» **Task description**:
Below are entries; repeat exactly, and nothing else, the lines from the one holding "Passport for Minors" through the one holding "your rituals, your", inclusive. Leave the pictures out.

+++ Supplied information

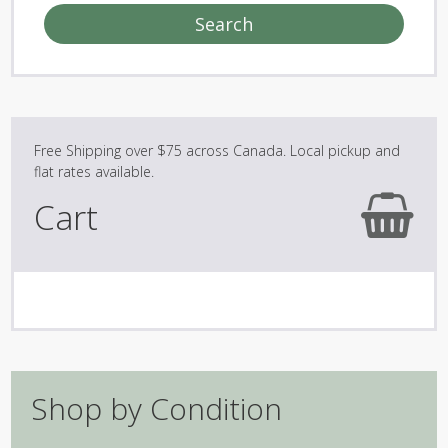
Search
Cart
Shop by Condition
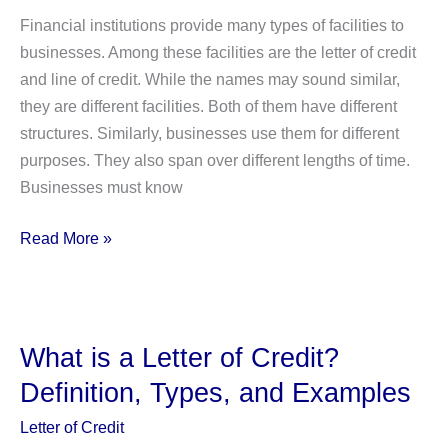
Financial institutions provide many types of facilities to
businesses. Among these facilities are the letter of credit
and line of credit. While the names may sound similar,
they are different facilities. Both of them have different
structures. Similarly, businesses use them for different
purposes. They also span over different lengths of time.
Businesses must know
Letter
Read More »
of
Credit
Vs.
Line
What is a Letter of Credit?
of
Definition, Types, and Examples
Credit:
What
Letter of Credit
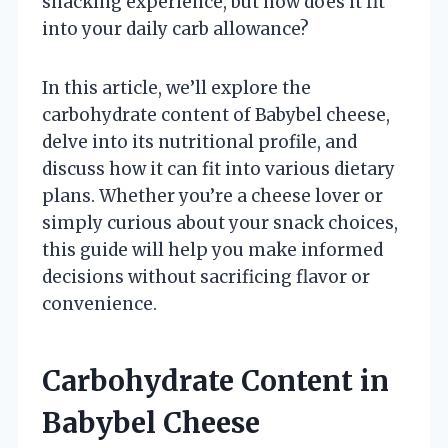
snacking experience, but how does it fit
into your daily carb allowance?
In this article, we’ll explore the
carbohydrate content of Babybel cheese,
delve into its nutritional profile, and
discuss how it can fit into various dietary
plans. Whether you’re a cheese lover or
simply curious about your snack choices,
this guide will help you make informed
decisions without sacrificing flavor or
convenience.
Carbohydrate Content in
Babybel Cheese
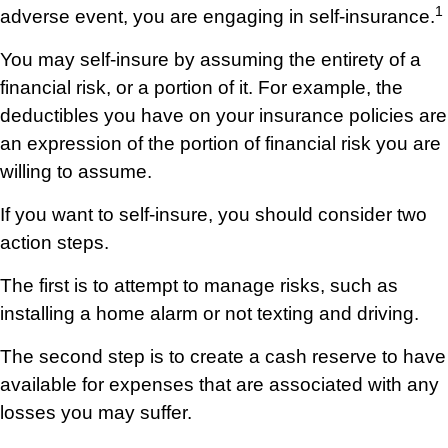
1
adverse event, you are engaging in self-insurance.
You may self-insure by assuming the entirety of a
financial risk, or a portion of it. For example, the
deductibles you have on your insurance policies are
an expression of the portion of financial risk you are
willing to assume.
If you want to self-insure, you should consider two
action steps.
The first is to attempt to manage risks, such as
installing a home alarm or not texting and driving.
The second step is to create a cash reserve to have
available for expenses that are associated with any
losses you may suffer.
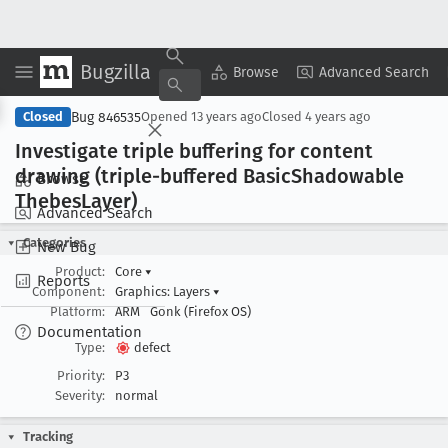
Bugzilla
Copy Summary
▾
View ▾
Browse
Advanced Search
Bug 846535
Closed
Opened
13 years ago
Closed
4 years ago
Investigate triple buffering for content
drawing (triple-buffered Basic
Shadowable
Browse
Thebes
Layer)
Advanced Search
Categories
New Bug
Product:
Core
▾
Reports
Component:
Graphics: Layers
▾
Platform:
ARM
Gonk (Firefox OS)
Documentation
Type:
defect
Priority:
P3
Severity:
normal
Tracking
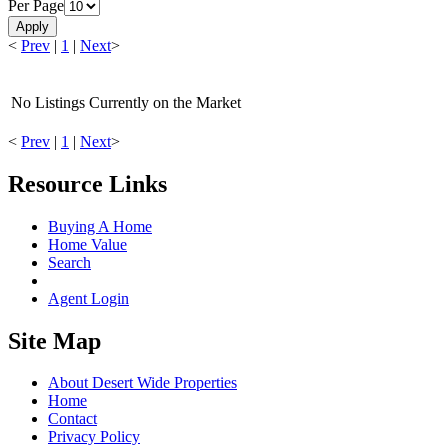
Per Page
Apply
<
Prev
|
1
|
Next
>
No Listings Currently on the Market
<
Prev
|
1
|
Next
>
Resource Links
Buying A Home
Home Value
Search
Agent Login
Site Map
About Desert Wide Properties
Home
Contact
Privacy Policy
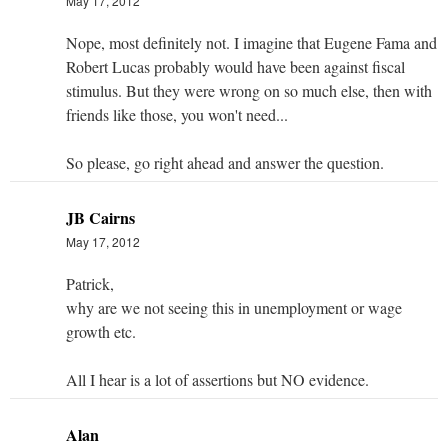
May 17, 2012
Nope, most definitely not. I imagine that Eugene Fama and
Robert Lucas probably would have been against fiscal
stimulus. But they were wrong on so much else, then with
friends like those, you won't need...
So please, go right ahead and answer the question.
JB Cairns
May 17, 2012
Patrick,
why are we not seeing this in unemployment or wage
growth etc.
All I hear is a lot of assertions but NO evidence.
Alan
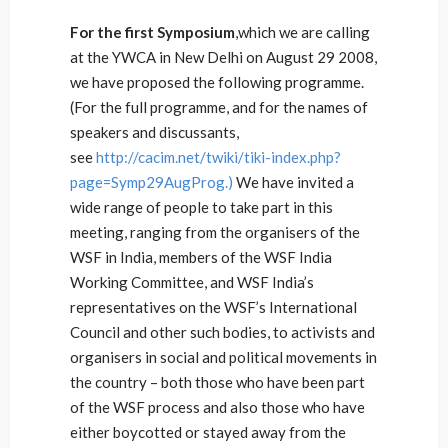
For the first Symposium
,which we are calling
at the YWCA in New Delhi on August 29 2008,
we have proposed the following programme.
(For the full programme, and for the names of
speakers and discussants,
see
http://cacim.net/twiki/tiki-index.php?
page=Symp29AugProg.)
We have invited a
wide range of people to take part in this
meeting, ranging from the organisers of the
WSF in India, members of the WSF India
Working Committee, and WSF India’s
representatives on the WSF’s International
Council and other such bodies, to activists and
organisers in social and political movements in
the country – both those who have been part
of the WSF process and also those who have
either boycotted or stayed away from the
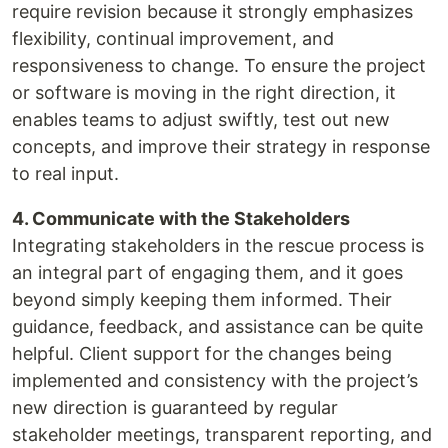
require revision because it strongly emphasizes
flexibility, continual improvement, and
responsiveness to change. To ensure the project
or software is moving in the right direction, it
enables teams to adjust swiftly, test out new
concepts, and improve their strategy in response
to real input.
4. Communicate with the Stakeholders
Integrating stakeholders in the rescue process is
an integral part of engaging them, and it goes
beyond simply keeping them informed. Their
guidance, feedback, and assistance can be quite
helpful. Client support for the changes being
implemented and consistency with the project’s
new direction is guaranteed by regular
stakeholder meetings, transparent reporting, and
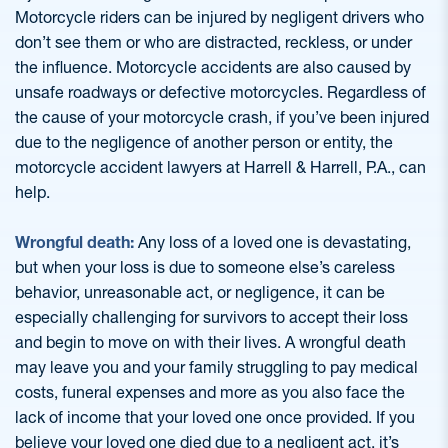
Motorcycle riders can be injured by negligent drivers who
don’t see them or who are distracted, reckless, or under
the influence. Motorcycle accidents are also caused by
unsafe roadways or defective motorcycles. Regardless of
the cause of your motorcycle crash, if you’ve been injured
due to the negligence of another person or entity, the
motorcycle accident lawyers at Harrell & Harrell, P.A., can
help.
Wrongful death:
Any loss of a loved one is devastating,
but when your loss is due to someone else’s careless
behavior, unreasonable act, or negligence, it can be
especially challenging for survivors to accept their loss
and begin to move on with their lives. A wrongful death
may leave you and your family struggling to pay medical
costs, funeral expenses and more as you also face the
lack of income that your loved one once provided. If you
believe your loved one died due to a negligent act, it’s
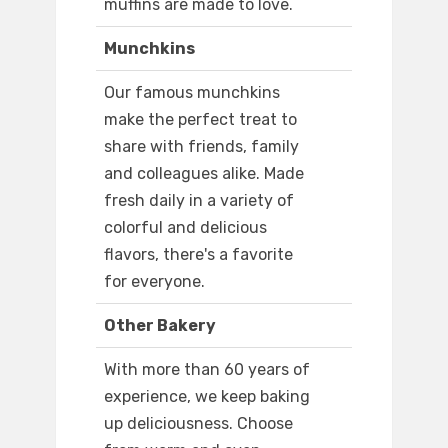
muffins are made to love.
Munchkins
Our famous munchkins
make the perfect treat to
share with friends, family
and colleagues alike. Made
fresh daily in a variety of
colorful and delicious
flavors, there's a favorite
for everyone.
Other Bakery
With more than 60 years of
experience, we keep baking
up deliciousness. Choose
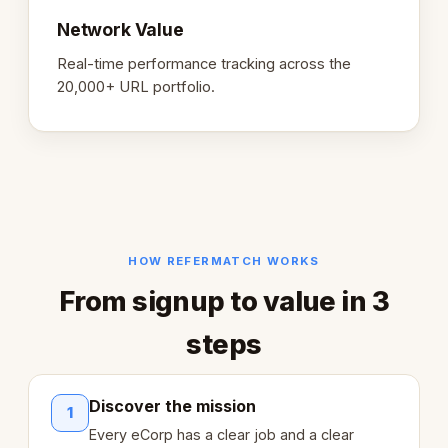
Network Value
Real-time performance tracking across the
20,000+ URL portfolio.
HOW REFERMATCH WORKS
From signup to value in 3
steps
Discover the mission
1
Every eCorp has a clear job and a clear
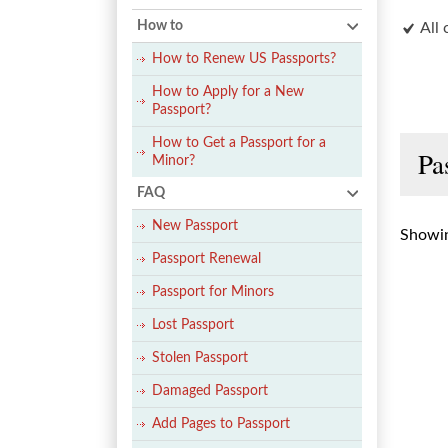
How to
All 
How to Renew US Passports?
How to Apply for a New
Passport?
How to Get a Passport for a
Pa
Minor?
FAQ
New Passport
Showin
Passport Renewal
Passport for Minors
Lost Passport
Stolen Passport
Damaged Passport
Add Pages to Passport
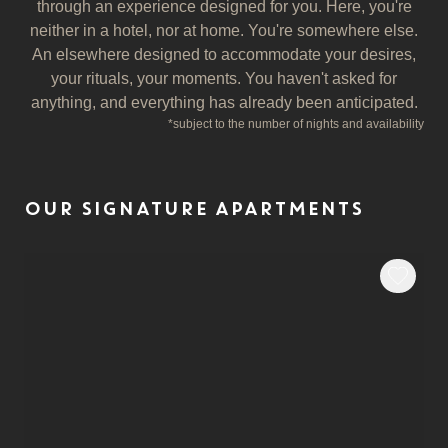
through an experience designed for you. Here, you're
neither in a hotel, nor at home. You're somewhere else.
An elsewhere designed to accommodate your desires,
your rituals, your moments. You haven't asked for
anything, and everything has already been anticipated.
*
subject to the number of nights and availability
OUR SIGNATURE APARTMENTS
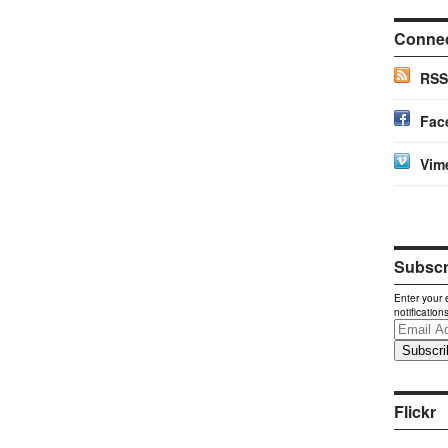
Conne
RSS
Fac
Vim
Subscri
Enter your 
notification
Email
Address
Flickr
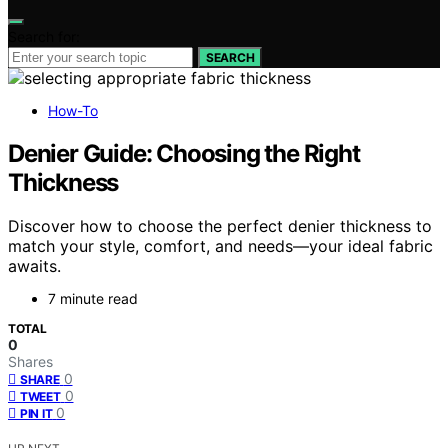
Search for:
SEARCH
How-To
Denier Guide: Choosing the Right
Thickness
Discover how to choose the perfect denier thickness to
match your style, comfort, and needs—your ideal fabric
awaits.
7 minute read
TOTAL
0
Shares
0
SHARE
0
TWEET
0
PIN IT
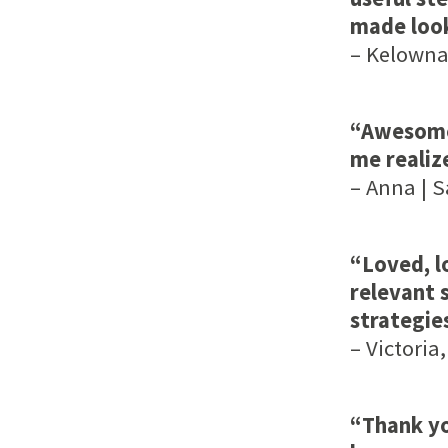
made look
– Kelowna,
“Awesome 
me realiz
– Anna | 
“Loved, l
relevant s
strategi
– Victoria,
“Thank yo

++++++

» **Answer space**:
Passport for Minors
Lost Passport
Stolen Passport
Damaged Passport
Add Pages to Passport
through an experience designed for you. Here, you're
neither in a hotel, nor at home. You're somewhere else.
An elsewhere designed to accommodate your desires,
your rituals, your moments. You haven't asked for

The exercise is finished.